__WORK INSTRUCTION__: Extract, word for word, each line from the line holding "Un esempio di eccellenza italiana, con DNA" through the end of the records. Omit every picture.

[Items listed in a dataset]
•••••

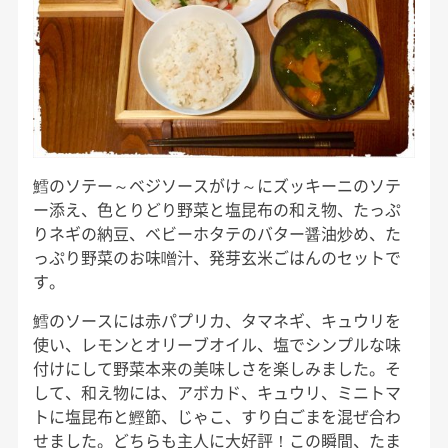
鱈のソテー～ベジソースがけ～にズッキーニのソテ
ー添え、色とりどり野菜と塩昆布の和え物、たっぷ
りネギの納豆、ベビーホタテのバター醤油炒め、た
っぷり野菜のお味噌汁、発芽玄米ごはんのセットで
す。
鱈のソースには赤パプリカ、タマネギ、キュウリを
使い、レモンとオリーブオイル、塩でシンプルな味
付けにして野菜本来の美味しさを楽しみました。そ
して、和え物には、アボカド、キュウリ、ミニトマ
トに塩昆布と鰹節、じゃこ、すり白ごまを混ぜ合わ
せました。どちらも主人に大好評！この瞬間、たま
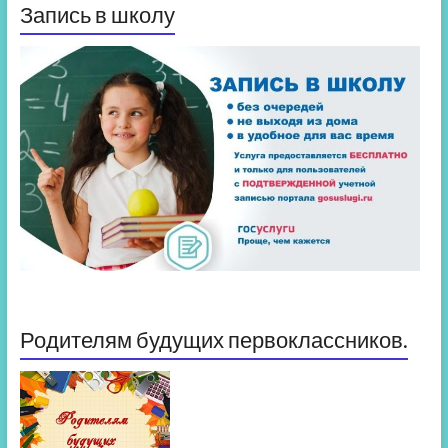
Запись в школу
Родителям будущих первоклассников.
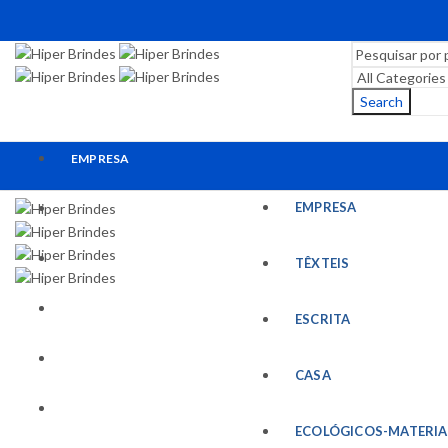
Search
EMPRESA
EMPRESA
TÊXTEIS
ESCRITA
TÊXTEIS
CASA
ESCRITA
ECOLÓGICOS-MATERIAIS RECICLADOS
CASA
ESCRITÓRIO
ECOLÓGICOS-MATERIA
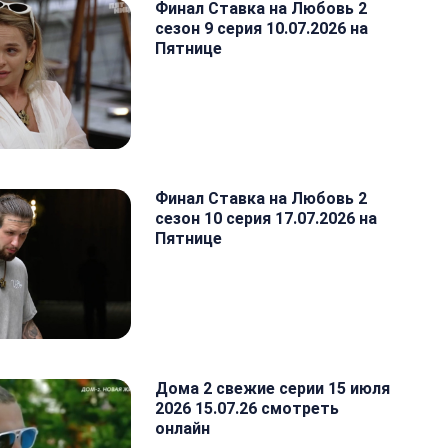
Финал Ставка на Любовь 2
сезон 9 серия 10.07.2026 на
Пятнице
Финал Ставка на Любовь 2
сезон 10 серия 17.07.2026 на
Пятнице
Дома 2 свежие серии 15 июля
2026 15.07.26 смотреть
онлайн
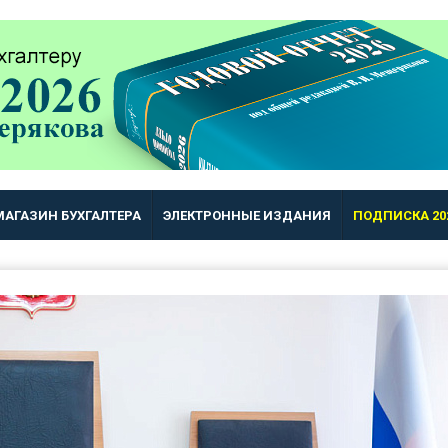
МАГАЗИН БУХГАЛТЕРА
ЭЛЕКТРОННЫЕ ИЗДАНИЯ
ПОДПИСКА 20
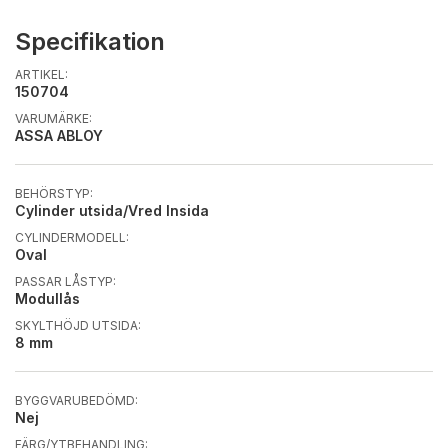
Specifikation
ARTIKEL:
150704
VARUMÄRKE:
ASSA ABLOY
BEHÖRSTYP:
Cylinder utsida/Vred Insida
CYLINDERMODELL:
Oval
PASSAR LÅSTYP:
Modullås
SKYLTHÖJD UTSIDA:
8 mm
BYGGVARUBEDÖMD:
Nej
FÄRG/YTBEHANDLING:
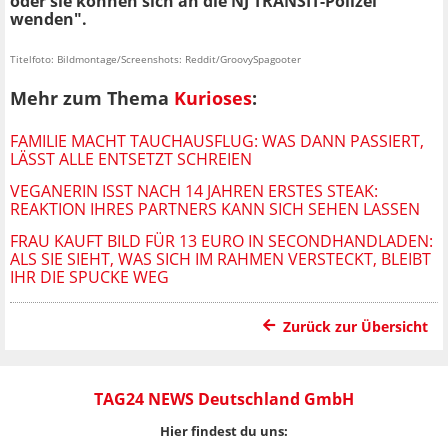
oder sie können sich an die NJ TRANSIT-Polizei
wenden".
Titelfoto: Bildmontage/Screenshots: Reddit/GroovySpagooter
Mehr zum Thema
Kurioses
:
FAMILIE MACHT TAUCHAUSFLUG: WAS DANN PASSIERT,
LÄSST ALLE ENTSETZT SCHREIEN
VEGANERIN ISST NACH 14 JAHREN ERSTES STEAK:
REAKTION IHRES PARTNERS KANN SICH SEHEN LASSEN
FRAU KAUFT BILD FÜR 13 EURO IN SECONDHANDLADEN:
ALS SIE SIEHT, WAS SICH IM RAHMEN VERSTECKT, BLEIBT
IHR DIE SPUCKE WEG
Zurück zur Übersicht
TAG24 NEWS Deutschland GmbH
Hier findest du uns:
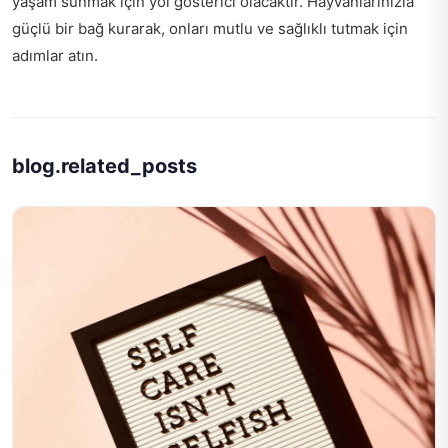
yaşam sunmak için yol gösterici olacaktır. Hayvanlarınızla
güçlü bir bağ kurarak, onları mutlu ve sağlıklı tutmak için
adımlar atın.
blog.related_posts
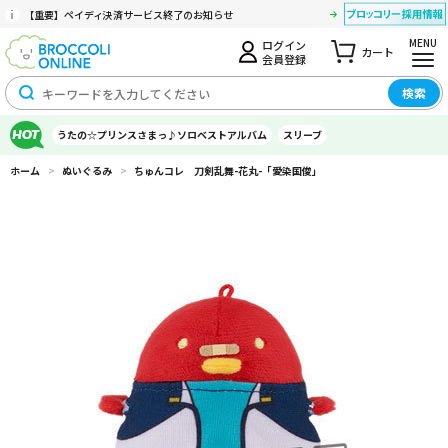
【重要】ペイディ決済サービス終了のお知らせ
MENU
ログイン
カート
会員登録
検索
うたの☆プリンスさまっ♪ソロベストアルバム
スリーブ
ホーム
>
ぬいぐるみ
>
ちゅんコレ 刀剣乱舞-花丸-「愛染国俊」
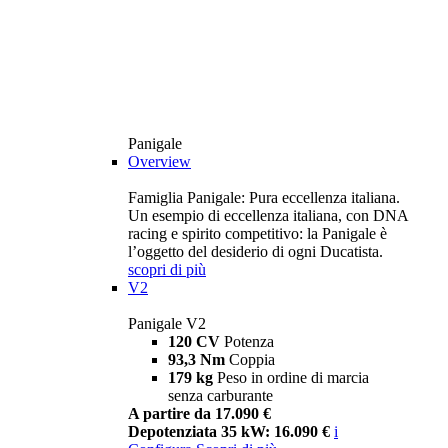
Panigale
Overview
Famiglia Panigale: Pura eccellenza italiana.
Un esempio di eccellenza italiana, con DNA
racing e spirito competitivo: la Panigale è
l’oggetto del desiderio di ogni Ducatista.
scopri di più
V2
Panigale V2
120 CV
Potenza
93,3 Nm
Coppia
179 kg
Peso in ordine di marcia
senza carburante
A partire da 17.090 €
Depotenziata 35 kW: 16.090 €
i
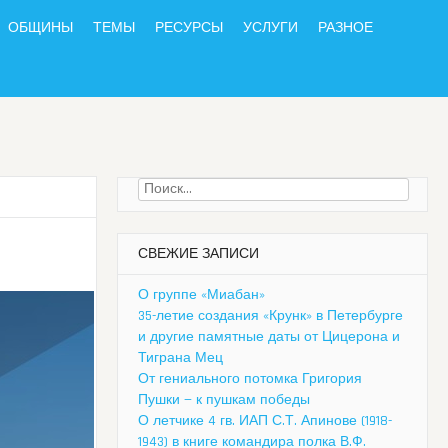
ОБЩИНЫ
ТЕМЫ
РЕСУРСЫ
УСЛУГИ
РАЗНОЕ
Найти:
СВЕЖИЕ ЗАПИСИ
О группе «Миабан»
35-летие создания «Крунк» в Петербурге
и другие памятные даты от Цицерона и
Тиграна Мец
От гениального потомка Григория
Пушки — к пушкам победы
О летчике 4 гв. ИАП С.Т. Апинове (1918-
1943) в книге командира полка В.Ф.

•••••

__EXERCISE RESULT__:
Un esempio di eccellenza italiana, con DNA
racing e spirito competitivo: la Panigale è
l’oggetto del desiderio di ogni Ducatista.
scopri di più
V2
Panigale V2
120 CV
Potenza
93,3 Nm
Coppia
179 kg
Peso in ordine di marcia
senza carburante
A partire da 17.090 €
Depotenziata 35 kW: 16.090 €
i
ОБЩИНЫ
ТЕМЫ
РЕСУРСЫ
УСЛУГИ
РАЗНОЕ
Найти:
СВЕЖИЕ ЗАПИСИ
О группе «Миабан»
35-летие создания «Крунк» в Петербурге
и другие памятные даты от Цицерона и
Тиграна Мец
От гениального потомка Григория
Пушки — к пушкам победы
О летчике 4 гв. ИАП С.Т. Апинове (1918-
1943) в книге командира полка В.Ф.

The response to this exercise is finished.